8 Tools untuk Membantu Kamu Berjualan di Media Sosial

Kamu mungkin seringkali mendengar bahwa media sosial merupakan salah satu platform marketing campaign yang paling efektif. Tidak hanya itu, media sosial juga dapat digunakan sebagai media penjualan online atau...

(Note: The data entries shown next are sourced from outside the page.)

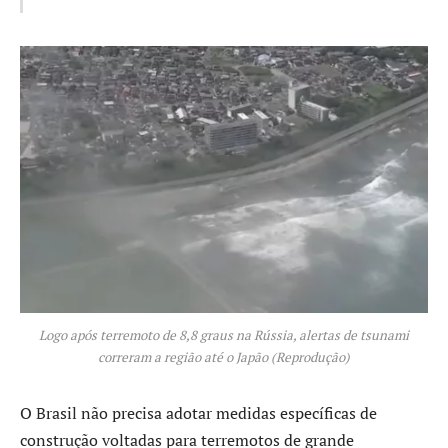
Logo após terremoto de 8,8 graus na Rússia, alertas de tsunami
correram a região até o Japão (Reprodução)
O Brasil não precisa adotar medidas específicas de
construção voltadas para terremotos de grande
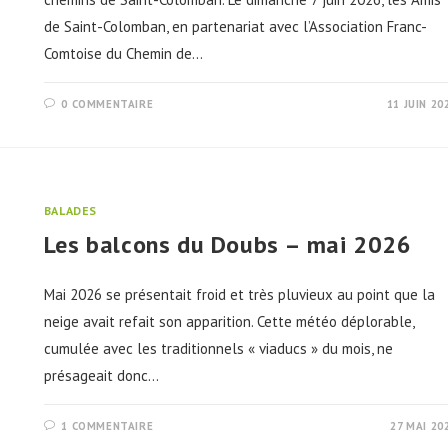
de Saint-Colomban, en partenariat avec l’Association Franc-
Comtoise du Chemin de…
0 COMMENTAIRE
11 JUIN 20
BALADES
Les balcons du Doubs – mai 2026
Mai 2026 se présentait froid et très pluvieux au point que la
neige avait refait son apparition. Cette météo déplorable,
cumulée avec les traditionnels « viaducs » du mois, ne
présageait donc…
1 COMMENTAIRE
27 MAI 20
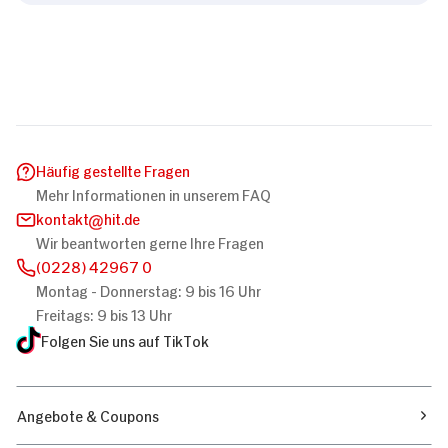
Häufig gestellte Fragen
Mehr Informationen in unserem FAQ
kontakt
hit.de
Wir beantworten gerne Ihre Fragen
(0228) 42967 0
Montag - Donnerstag: 9 bis 16 Uhr
Freitags: 9 bis 13 Uhr
Folgen Sie uns auf TikTok
Angebote & Coupons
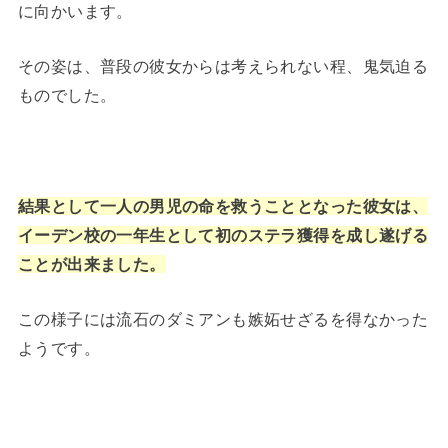
に向かいます。
その姿は、普段の彼女からは考えられない程、鬼気迫る
ものでした。
結果として一人の男児の命を救うこととなった彼女は、
イーデン校の一年生として初のステラ獲得を成し遂げる
ことが出来ました。
この様子には流石のダミアンも嫉妬せざるを得なかった
ようです。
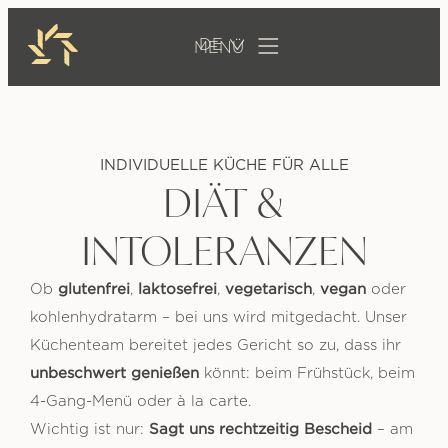
DE
INDIVIDUELLE KÜCHE FÜR ALLE
DIÄT &
INTOLERANZEN
glutenfrei
laktosefrei
vegetarisch
vegan
Ob
,
,
,
oder
kohlenhydratarm – bei uns wird mitgedacht. Unser
Küchenteam bereitet jedes Gericht so zu, dass ihr
unbeschwert genießen
könnt: beim Frühstück, beim
4-Gang-Menü oder à la carte.
Sagt uns rechtzeitig Bescheid
Wichtig ist nur:
– am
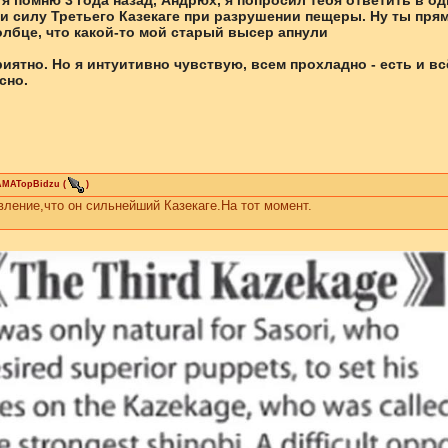
 я помню 3 года назад, Андрюх, я попросил тебя ответить в од
 силу Третьего Казекаге при разрушении пещеры. Ну ты прям
лбце, что какой-то мой старый высер апнули
иятно. Но я интуитивно чувствую, всем прохладно - есть и в
сно.
MATopBidzu
(
)
ление,что он сильнейший Казекаге.На тот момент.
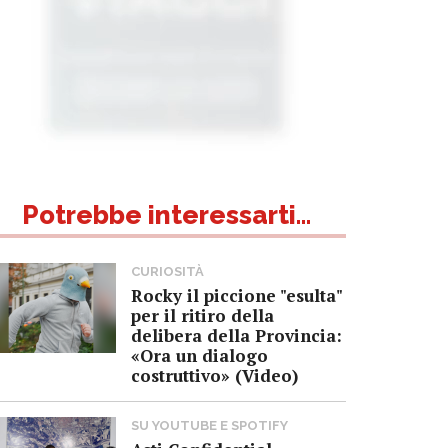
Potrebbe interessarti...
CURIOSITÀ
Rocky il piccione "esulta"
per il ritiro della
delibera della Provincia:
«Ora un dialogo
costruttivo» (Video)
SU YOUTUBE E SPOTIFY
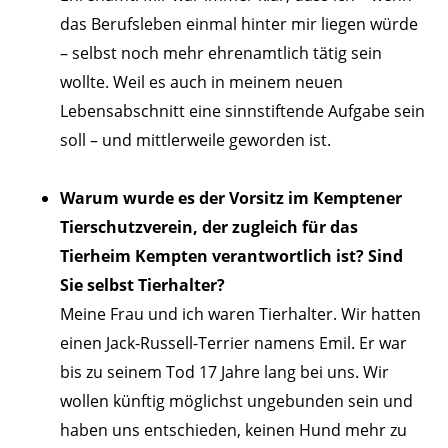
das Berufsleben einmal hinter mir liegen würde
– selbst noch mehr ehrenamtlich tätig sein
wollte. Weil es auch in meinem neuen
Lebensabschnitt eine sinnstiftende Aufgabe sein
soll – und mittlerweile geworden ist.
Warum wurde es der Vorsitz im Kemptener
Tierschutzverein, der zugleich für das
Tierheim Kempten verantwortlich ist? Sind
Sie selbst Tierhalter?
Meine Frau und ich waren Tierhalter. Wir hatten
einen Jack-Russell-Terrier namens Emil. Er war
bis zu seinem Tod 17 Jahre lang bei uns. Wir
wollen künftig möglichst ungebunden sein und
haben uns entschieden, keinen Hund mehr zu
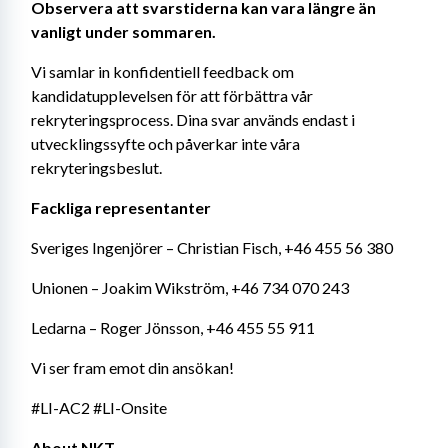
Observera att svarstiderna kan vara längre än 
vanligt under sommaren.
Vi samlar in konfidentiell feedback om 
kandidatupplevelsen för att förbättra vår 
rekryteringsprocess. Dina svar används endast i 
utvecklingssyfte och påverkar inte våra 
rekryteringsbeslut.
Fackliga representanter
Sveriges Ingenjörer – Christian Fisch, +46 455 56 380
Unionen – Joakim Wikström, +46 734 070 243
Ledarna – Roger Jönsson, +46 455 55 911
Vi ser fram emot din ansökan!
#LI-AC2 #LI-Onsite
About NKT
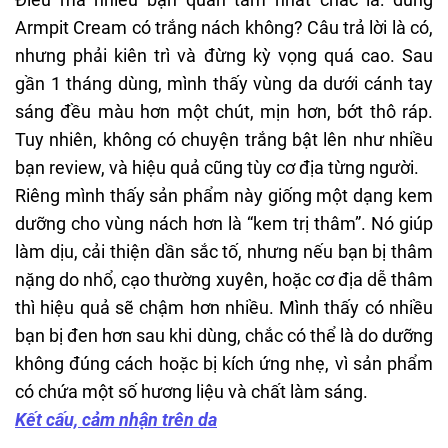
Armpit Cream có trắng nách không? Câu trả lời là có,
nhưng phải kiên trì và đừng kỳ vọng quá cao. Sau
gần 1 tháng dùng, mình thấy vùng da dưới cánh tay
sáng đều màu hơn một chút, mịn hơn, bớt thô ráp.
Tuy nhiên, không có chuyện trắng bật lên như nhiều
bạn review, và hiệu quả cũng tùy cơ địa từng người.
Riêng mình thấy sản phẩm này giống một dạng kem
dưỡng cho vùng nách hơn là “kem trị thâm”. Nó giúp
làm dịu, cải thiện dần sắc tố, nhưng nếu bạn bị thâm
nặng do nhổ, cạo thường xuyên, hoặc cơ địa dễ thâm
thì hiệu quả sẽ chậm hơn nhiều. Mình thấy có nhiều
bạn bị đen hơn sau khi dùng, chắc có thể là do dưỡng
không đúng cách hoặc bị kích ứng nhẹ, vì sản phẩm
có chứa một số hương liệu và chất làm sáng.
Kết cấu, cảm nhận trên da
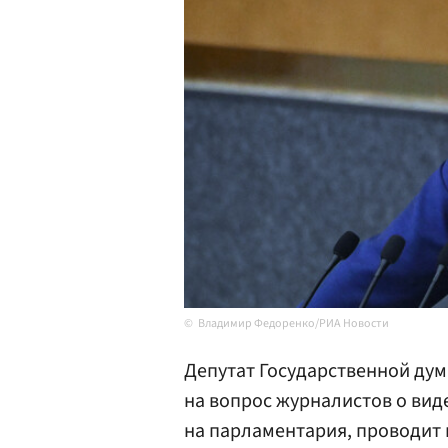
Владимир Федоренко/РИА Новости
Депутат Государственной ду
на вопрос журналистов о вид
на парламентария, проводит 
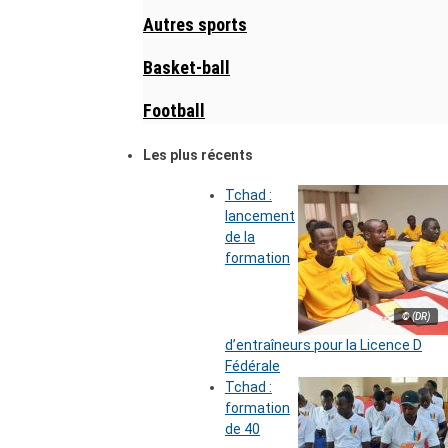
Autres sports
Basket-ball
Football
Les plus récents
Tchad :
lancement
de la
formation
© (DR)
d’entraîneurs pour la Licence D
Fédérale
Tchad :
formation
de 40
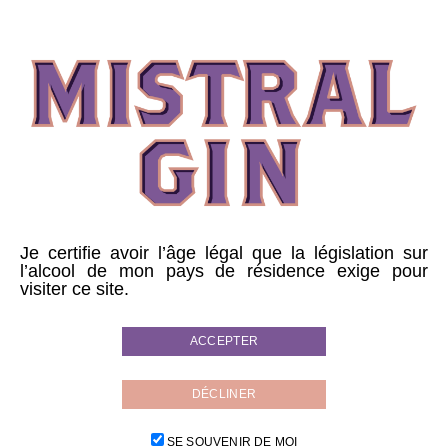
Riviera est un retour sur cette époque.
Je certifie avoir l’âge légal que la législation sur
l’alcool de mon pays de résidence exige pour
visiter ce site.
ACCEPTER
DÉCLINER
SE SOUVENIR DE MOI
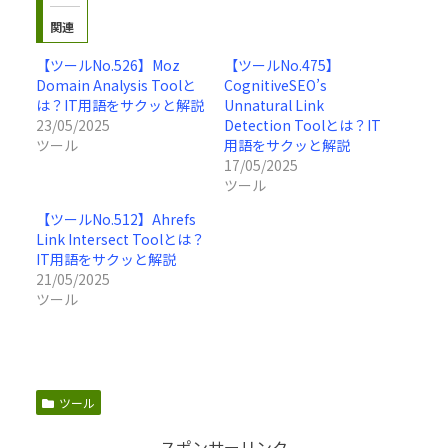
関連
【ツールNo.526】Moz
【ツールNo.475】
Domain Analysis Toolと
CognitiveSEO’s
は？IT用語をサクッと解説
Unnatural Link
23/05/2025
Detection Toolとは？IT
ツール
用語をサクッと解説
17/05/2025
ツール
【ツールNo.512】Ahrefs
Link Intersect Toolとは？
IT用語をサクッと解説
21/05/2025
ツール
ツール
スポンサーリンク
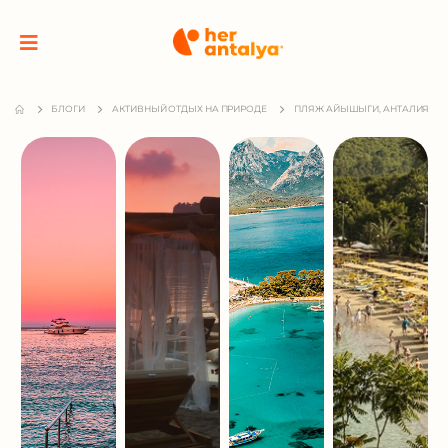
БЛОГИ
АКТИВНЫЙ ОТДЫХ НА ПРИРОДЕ
ПЛЯЖ АЙЫШЫГИ, АНТАЛИЯ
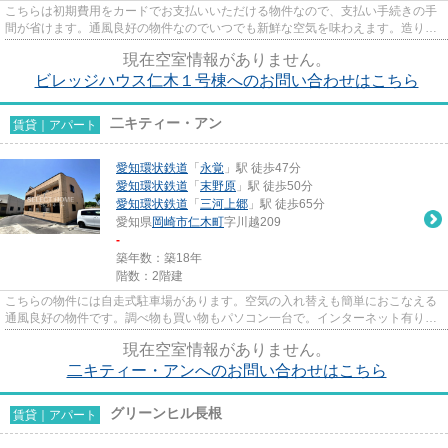
こちらは初期費用をカードでお支払いいただける物件なので、支払い手続きの手
間が省けます。通風良好の物件なのでいつでも新鮮な空気を味わえます。造りと
デザインに関して、自信をも...
現在空室情報がありません。
ビレッジハウス仁木１号棟へのお問い合わせはこちら
二キティー・アン
賃貸｜アパート
愛知環状鉄道
「
永覚
」駅 徒歩47分
愛知環状鉄道
「
末野原
」駅 徒歩50分
愛知環状鉄道
「
三河上郷
」駅 徒歩65分
愛知県
岡崎市
仁木町
字川越209
-
築年数：築18年
階数：2階建
こちらの物件には自走式駐車場があります。空気の入れ替えも簡単におこなえる
通風良好の物件です。調べ物も買い物もパソコン一台で。インターネット有り物
件で試してみて下さい。「二...
現在空室情報がありません。
二キティー・アンへのお問い合わせはこちら
グリーンヒル長根
賃貸｜アパート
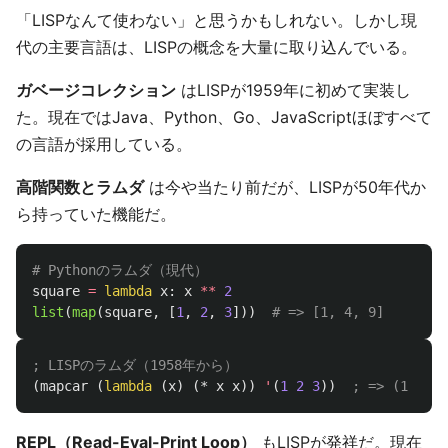
「LISPなんて使わない」と思うかもしれない。しかし現
代の主要言語は、LISPの概念を大量に取り込んでいる。
ガベージコレクション
はLISPが1959年に初めて実装し
た。現在ではJava、Python、Go、JavaScriptほぼすべて
の言語が採用している。
高階関数とラムダ
は今や当たり前だが、LISPが50年代か
ら持っていた機能だ。
square
=
lambda
x
:
x
**
2
list
(
map
(
square
,
[
1
,
2
,
3
]))
; LISPのラムダ（1958年から）
(
mapcar
(
lambda
(
x
)
(
*
x
x
))
'
(
1
2
3
))
; => (1 4 9)
REPL（Read-Eval-Print Loop）
もLISPが発祥だ。現在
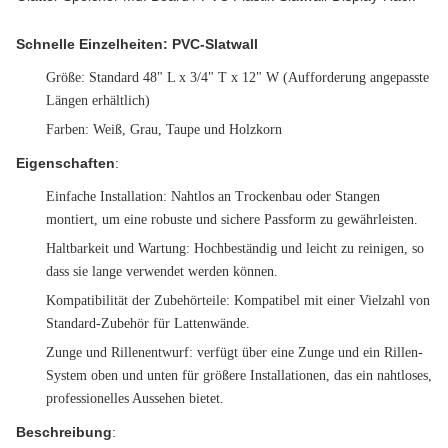
Schnelle Einzelheiten: PVC-Slatwall
Größe
: Standard 48" L x 3/4" T x 12" W (Aufforderung angepasste
Längen erhältlich)
Farben
: Weiß, Grau, Taupe und Holzkorn
Eigenschaften
:
Einfache Installation
: Nahtlos an Trockenbau oder Stangen
montiert, um eine robuste und sichere Passform zu gewährleisten.
Haltbarkeit und Wartung
: Hochbeständig und leicht zu reinigen, so
dass sie lange verwendet werden können.
Kompatibilität der Zubehörteile
: Kompatibel mit einer Vielzahl von
Standard-Zubehör für Lattenwände.
Zunge und Rillenentwurf
: verfügt über eine Zunge und ein Rillen-
System oben und unten für größere Installationen, das ein nahtloses,
professionelles Aussehen bietet.
Beschreibung
:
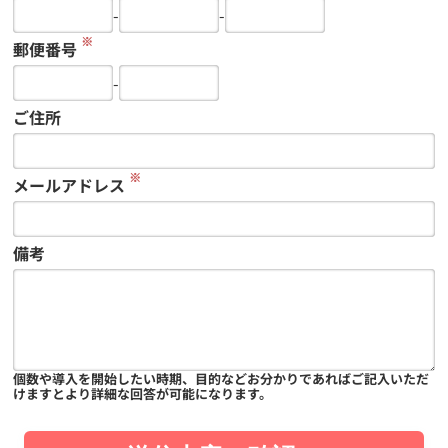
-
-
※
郵便番号
-
ご住所
※
メールアドレス
備考
個数や導入を開始したい時期、目的などお分かりであればご記入いただ
けますとより詳細な回答が可能になります。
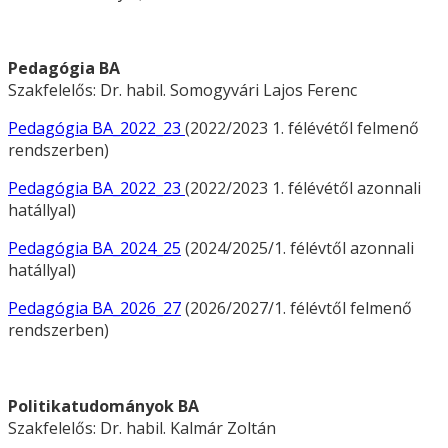
Pedagógia BA
Szakfelelős: Dr. habil. Somogyvári Lajos Ferenc
Pedagógia BA_2022_23
(2022/2023 1. félévétől felmenő
rendszerben)
Pedagógia BA_2022_23
(2022/2023 1. félévétől azonnali
hatállyal)
Pedagógia BA_2024_25
(2024/2025/1. félévtől azonnali
hatállyal)
Pedagógia BA_2026_27
(2026/2027/1. félévtől felmenő
rendszerben)
Politikatudományok BA
Szakfelelős: Dr. habil. Kalmár Zoltán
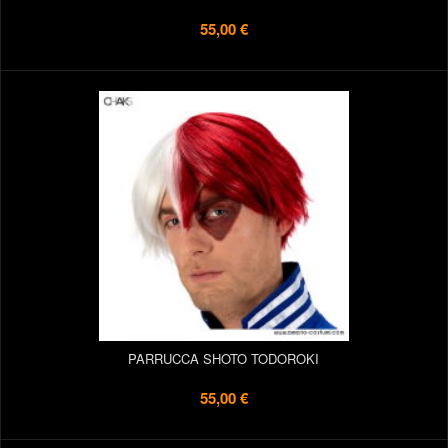
55,00 €
PARRUCCA SHOTO TODOROKI
55,00 €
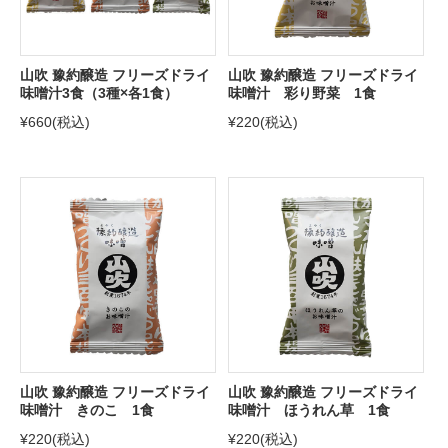
山吹 豫約醸造 フリーズドライ
山吹 豫約醸造 フリーズドライ
味噌汁3食（3種×各1食）
味噌汁 彩り野菜 1食
¥660
(税込)
¥220
(税込)
山吹 豫約醸造 フリーズドライ
山吹 豫約醸造 フリーズドライ
味噌汁 きのこ 1食
味噌汁 ほうれん草 1食
¥220
(税込)
¥220
(税込)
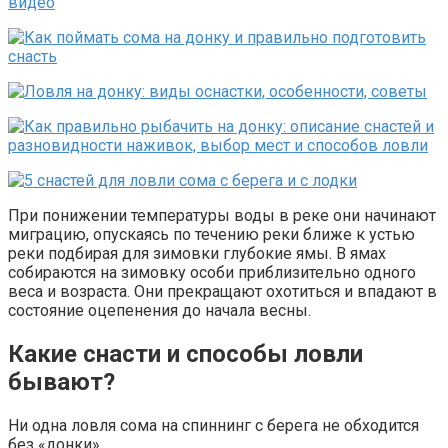
При понижении температуры воды в реке они начинают
миграцию, опускаясь по течению реки ближе к устью
реки подбирая для зимовки глубокие ямы. В ямах
собираются на зимовку особи приблизительно одного
веса и возраста. Они прекращают охотиться и впадают в
состояние оцепенения до начала весны.
Какие снасти и способы ловли
бывают?
Ни одна ловля сома на спиннинг с берега не обходится
без «донки».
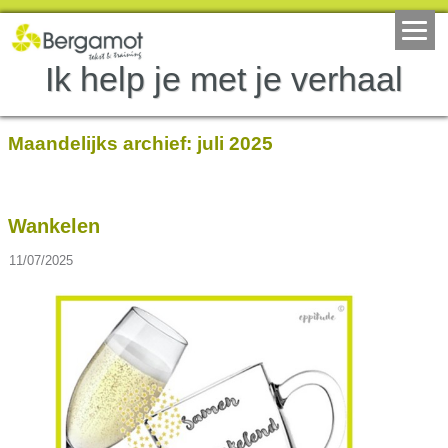
Ik help je met je verhaal
Maandelijks archief:
juli 2025
Wankelen
11/07/2025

Kamu mungkin seringkali mendengar bahwa media sosial merupakan salah satu platform marketing campaign yang paling efektif. Tidak hanya itu, media sosial juga dapat digunakan sebagai media penjualan online atau e-commerce. Beberapa dari kamu mungkin tertarik untuk menjual produk melalui media sosial namun kurang tahu cara mengintegrasikan media sosial yang kamu gunakan tersebut dengan tokomu, atau mungkin kamu telah menggunakan media sosial untuk menjual atau mempromosikan produk, namun tidak mendapat traffic yang berarti. File telah merangkumkan kepada kamu 8 tools yang sangat berguna untuk membantu kamu berjualan melalui media sosial, yang dilansir dari Business News Daily, sebagai berikut :

 

1. Olapic

Olapic merupakan tool yang dapat membantu kamu untuk menjual produk dan mengorganisir kegiatan marketing campaign-mu. Fitur Tapshop dari Olapic mengubah feed Instagram kamu menjadi etalase e-commerce yang menghubungkan post-post individual Instagram-mu ke halaman-halaman dimana kamu menjual produkmu. Kamu bahkan dapat menghubungkan 1 foto yang kamu post di Instagram ke beberapa produk. Tak hanya itu, fitur Content Scheduler dari Olapic memungkinkan kamu untuk mengorganisir dan menjadwalkan post-post Instagram-mu untuk memaksimalkan jangkauan dan customer engagement (fitur ini juga dapat digunakan untuk Pinterest loh). Tak hanya itu, juga tersedia tool yang ditujukan untuk menganalisa tingkat performa, konversi, serta ROI (Return On Investment) dari kegiatan marketing campaign-mu.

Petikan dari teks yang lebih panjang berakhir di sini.